Where the listing below has a line with "Mit einem Anstieg", write out exactly that line and every line after it, stopping after the line with "पहाड़ वार्ता उत्तराखण्ड".

# Information supplied:

╭──

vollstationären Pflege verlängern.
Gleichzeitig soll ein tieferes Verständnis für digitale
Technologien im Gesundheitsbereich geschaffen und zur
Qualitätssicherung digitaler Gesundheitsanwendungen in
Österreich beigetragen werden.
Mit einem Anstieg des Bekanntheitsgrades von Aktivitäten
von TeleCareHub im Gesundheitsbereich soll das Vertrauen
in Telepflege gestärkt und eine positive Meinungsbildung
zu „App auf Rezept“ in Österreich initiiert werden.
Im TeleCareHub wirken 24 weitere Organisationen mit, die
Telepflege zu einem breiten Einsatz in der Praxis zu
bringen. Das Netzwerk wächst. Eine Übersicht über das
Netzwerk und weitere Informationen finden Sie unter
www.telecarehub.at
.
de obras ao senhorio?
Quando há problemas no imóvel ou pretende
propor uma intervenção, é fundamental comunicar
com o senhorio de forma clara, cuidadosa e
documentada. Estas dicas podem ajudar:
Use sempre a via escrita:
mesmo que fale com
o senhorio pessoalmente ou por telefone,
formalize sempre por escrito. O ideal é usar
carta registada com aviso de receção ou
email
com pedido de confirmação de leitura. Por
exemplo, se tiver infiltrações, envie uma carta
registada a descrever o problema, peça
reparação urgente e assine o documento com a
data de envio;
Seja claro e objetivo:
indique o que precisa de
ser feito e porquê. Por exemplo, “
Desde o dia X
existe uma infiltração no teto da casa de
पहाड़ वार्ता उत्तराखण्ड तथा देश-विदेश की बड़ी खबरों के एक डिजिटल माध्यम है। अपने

╰──
╭──

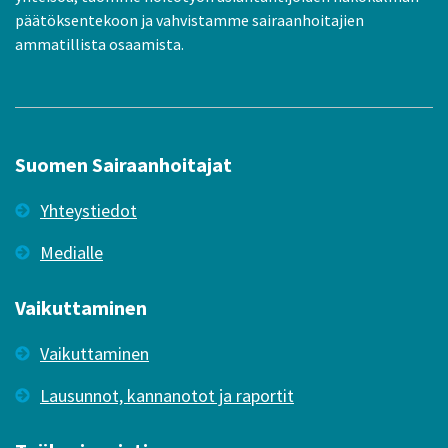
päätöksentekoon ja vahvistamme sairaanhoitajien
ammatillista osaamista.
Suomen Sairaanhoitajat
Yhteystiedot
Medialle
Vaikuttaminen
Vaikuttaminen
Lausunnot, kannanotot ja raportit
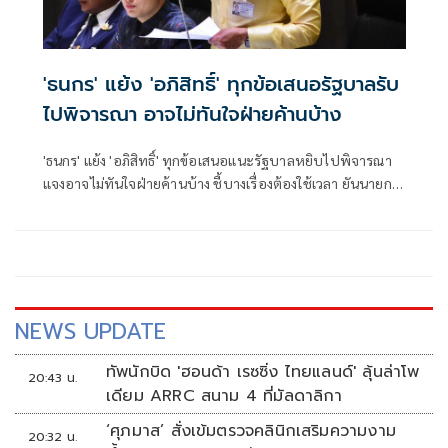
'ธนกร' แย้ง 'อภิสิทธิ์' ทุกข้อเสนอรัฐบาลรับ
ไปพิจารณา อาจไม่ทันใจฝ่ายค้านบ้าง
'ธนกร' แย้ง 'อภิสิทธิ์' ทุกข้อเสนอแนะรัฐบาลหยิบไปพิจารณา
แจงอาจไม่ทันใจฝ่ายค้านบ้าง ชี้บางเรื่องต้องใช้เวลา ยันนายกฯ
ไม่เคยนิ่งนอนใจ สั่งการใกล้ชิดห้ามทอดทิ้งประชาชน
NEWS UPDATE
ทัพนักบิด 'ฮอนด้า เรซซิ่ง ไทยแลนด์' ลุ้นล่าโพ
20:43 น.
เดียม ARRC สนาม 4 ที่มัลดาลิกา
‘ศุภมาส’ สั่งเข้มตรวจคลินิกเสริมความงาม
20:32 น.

╰──
╭──

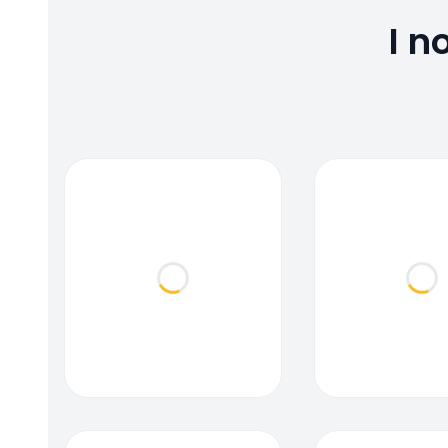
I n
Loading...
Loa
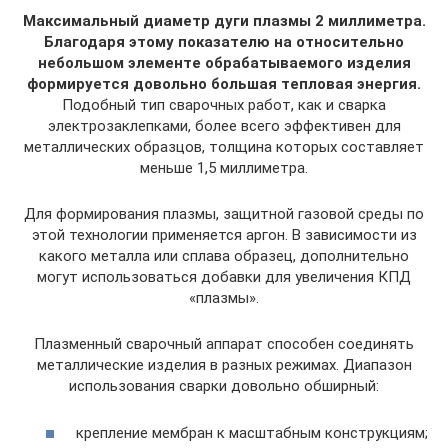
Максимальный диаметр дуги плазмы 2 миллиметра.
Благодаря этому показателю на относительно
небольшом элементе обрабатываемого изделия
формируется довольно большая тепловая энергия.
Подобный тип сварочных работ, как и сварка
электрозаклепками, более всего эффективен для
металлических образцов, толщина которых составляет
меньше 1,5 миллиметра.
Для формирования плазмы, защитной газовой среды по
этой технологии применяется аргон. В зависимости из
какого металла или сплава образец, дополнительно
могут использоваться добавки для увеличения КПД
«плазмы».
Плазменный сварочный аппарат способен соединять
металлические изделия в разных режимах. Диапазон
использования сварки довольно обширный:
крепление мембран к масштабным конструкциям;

╰──

# Answer area:
Mit einem Anstieg des Bekanntheitsgrades von Aktivitäten
von TeleCareHub im Gesundheitsbereich soll das Vertrauen
in Telepflege gestärkt und eine positive Meinungsbildung
zu „App auf Rezept“ in Österreich initiiert werden.
Im TeleCareHub wirken 24 weitere Organisationen mit, die
Telepflege zu einem breiten Einsatz in der Praxis zu
bringen. Das Netzwerk wächst. Eine Übersicht über das
Netzwerk und weitere Informationen finden Sie unter
www.telecarehub.at
.
de obras ao senhorio?
Quando há problemas no imóvel ou pretende
propor uma intervenção, é fundamental comunicar
com o senhorio de forma clara, cuidadosa e
documentada. Estas dicas podem ajudar:
Use sempre a via escrita:
mesmo que fale com
o senhorio pessoalmente ou por telefone,
formalize sempre por escrito. O ideal é usar
carta registada com aviso de receção ou
email
com pedido de confirmação de leitura. Por
exemplo, se tiver infiltrações, envie uma carta
registada a descrever o problema, peça
reparação urgente e assine o documento com a
data de envio;
Seja claro e objetivo:
indique o que precisa de
ser feito e porquê. Por exemplo, “
Desde o dia X
existe uma infiltração no teto da casa de
पहाड़ वार्ता उत्तराखण्ड तथा देश-विदेश की बड़ी खबरों के एक डिजिटल माध्यम है। अपने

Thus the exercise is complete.